# Flüssigmetall WLP im Laptop



## bthight (4. Mai 2018)

*Flüssigmetall WLP im Laptop*

Hallo PCGH-Foristen,

neulich habe ich ein Video zu Flüssigmetall Wärmeleitpasten in Laptops gesehen.

YouTube

Dort wird aber davon abgeraten den Laptop zu bewegen.

Meine Frage ist nun:

Bewegt sich die WLP, wenn man davon nicht zu viel aufträgt, wirklich?

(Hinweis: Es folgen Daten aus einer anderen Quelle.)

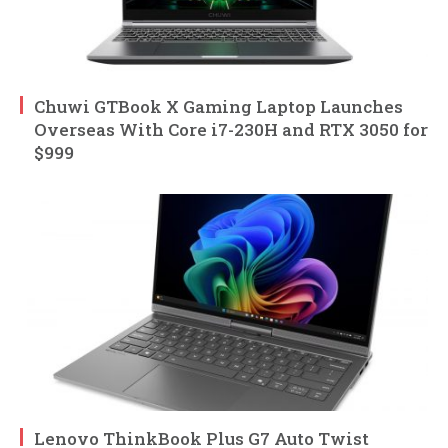
Chuwi GTBook X Gaming Laptop Launches
Overseas With Core i7-230H and RTX 3050 for
$999
Lenovo ThinkBook Plus G7 Auto Twist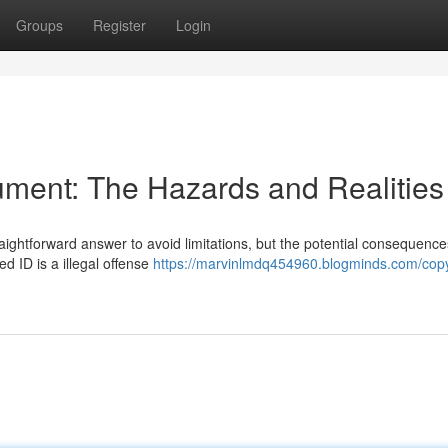
Groups
Register
Login
ment: The Hazards and Realities
traightforward answer to avoid limitations, but the potential consequenc
ed ID is a illegal offense
https://marvinlmdq454960.blogminds.com/copy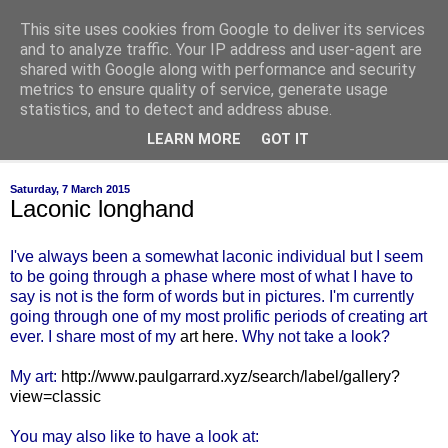
This site uses cookies from Google to deliver its services
of-course
and to analyze traffic. Your IP address and user-agent are
shared with Google along with performance and security
metrics to ensure quality of service, generate usage
bien sûr ~ nothing is ever black and white
statistics, and to detect and address abuse.
LEARN MORE
GOT IT
▼
Saturday, 7 March 2015
Laconic longhand
I've always been a somewhat laconic individual but I seem
to be going through a phase where most of what I have to
say is not is the form of words but in pictures. I'm currently
going through one of my most prolific periods of creating art
ever. I share most of my
art here
. Why not take a look?
My art:
http://www.paulgarrard.xyz/search/label/gallery?
view=classic
You may also like to have a look at: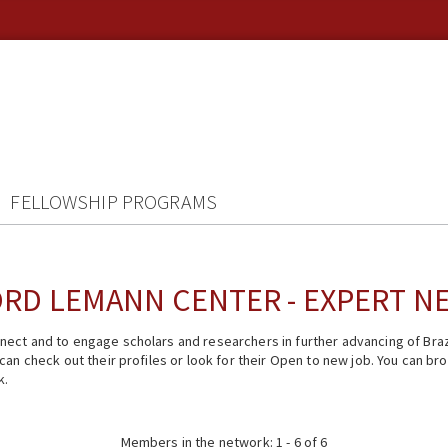
FELLOWSHIP PROGRAMS
RD LEMANN CENTER - EXPERT 
ect and to engage scholars and researchers in further advancing of Braz
n check out their profiles or look for their Open to new job. You can brow
k.
Members in the network: 1 - 6 of 6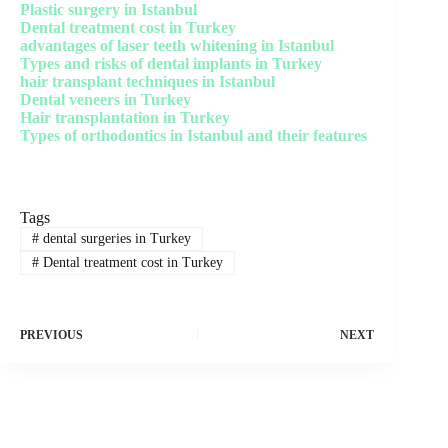
Plastic surgery in Istanbul
Dental treatment cost in Turkey
advantages of laser teeth whitening in Istanbul
Types and risks of dental implants in Turkey
hair transplant techniques in Istanbul
Dental veneers in Turkey
Hair transplantation in Turkey
Types of orthodontics in Istanbul and their features
Tags
#
dental surgeries in Turkey
#
Dental treatment cost in Turkey
PREVIOUS
NEXT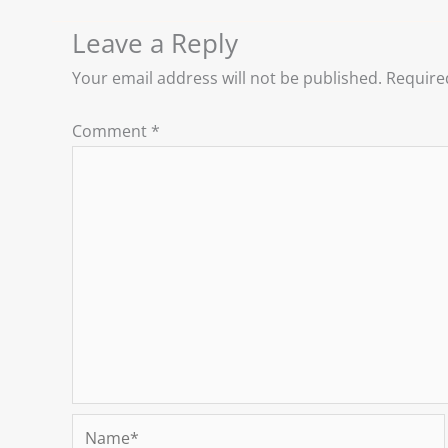
Leave a Reply
Your email address will not be published.
Require
Comment
*
Name*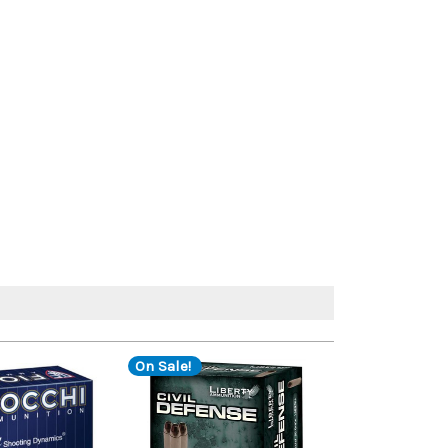
On Sale!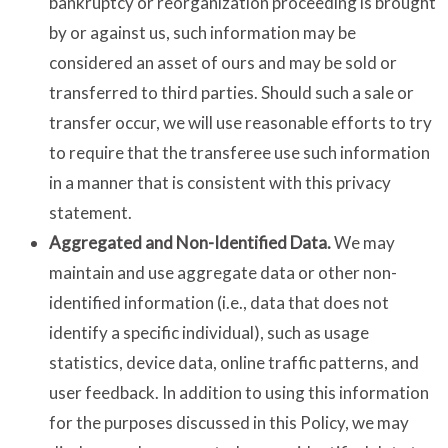
bankruptcy or reorganization proceeding is brought
by or against us, such information may be
considered an asset of ours and may be sold or
transferred to third parties. Should such a sale or
transfer occur, we will use reasonable efforts to try
to require that the transferee use such information
in a manner that is consistent with this privacy
statement.
Aggregated and Non-Identified Data.
We may
maintain and use aggregate data or other non-
identified information (i.e., data that does not
identify a specific individual), such as usage
statistics, device data, online traffic patterns, and
user feedback. In addition to using this information
for the purposes discussed in this Policy, we may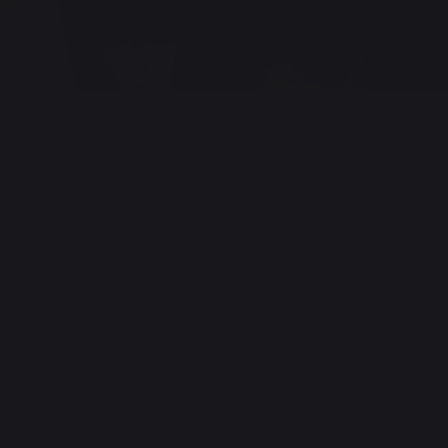
Ces autres produits pourraient aussi vous
intéresser
FIREPLACE TOOL SETS
Fireplace tool sets
Fireplace log holder set
LOGS STORAGE AND TRANSPORT
Log racks
Log baskets
Log bags
Log cart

Ich freue mich auf Eure Antworten.

Grüße Bthight


----------



## Rotkaeppchen (4. Mai 2018)

*AW: Flüssigmetall WLP im Laptop*

Sie ist ab niedriger Temperatur flüssig und leitend, denn wie heißt das Zeug: Flüssigmetall.
Nicht so flüssig wie Quecksilber, aber bei üblichen Temperaturen der CPU ähnlich und auch
ähnlich giftig, insbesondere, wenn Cadmium oder Thalium enthalten ist. Besser sind darum
Flüssigmetalle aus Galliumbasis, das ist ungiftig.


----------



## TheLukay (4. Mai 2018)

*AW: Flüssigmetall WLP im Laptop*



interessierterUser schrieb:


> Sie ist ab niedriger Temperatur flüssig und leitend, denn wie heßt das Zeug: flüssigmetell.
> Nicht so flüssig wir Quecksilber, aber bei üblichen Temperaturen der CPU ähnlich und auch
> ähnlich giftig, insbesondere, wenn Cadmium oder Thalium enthalten ist.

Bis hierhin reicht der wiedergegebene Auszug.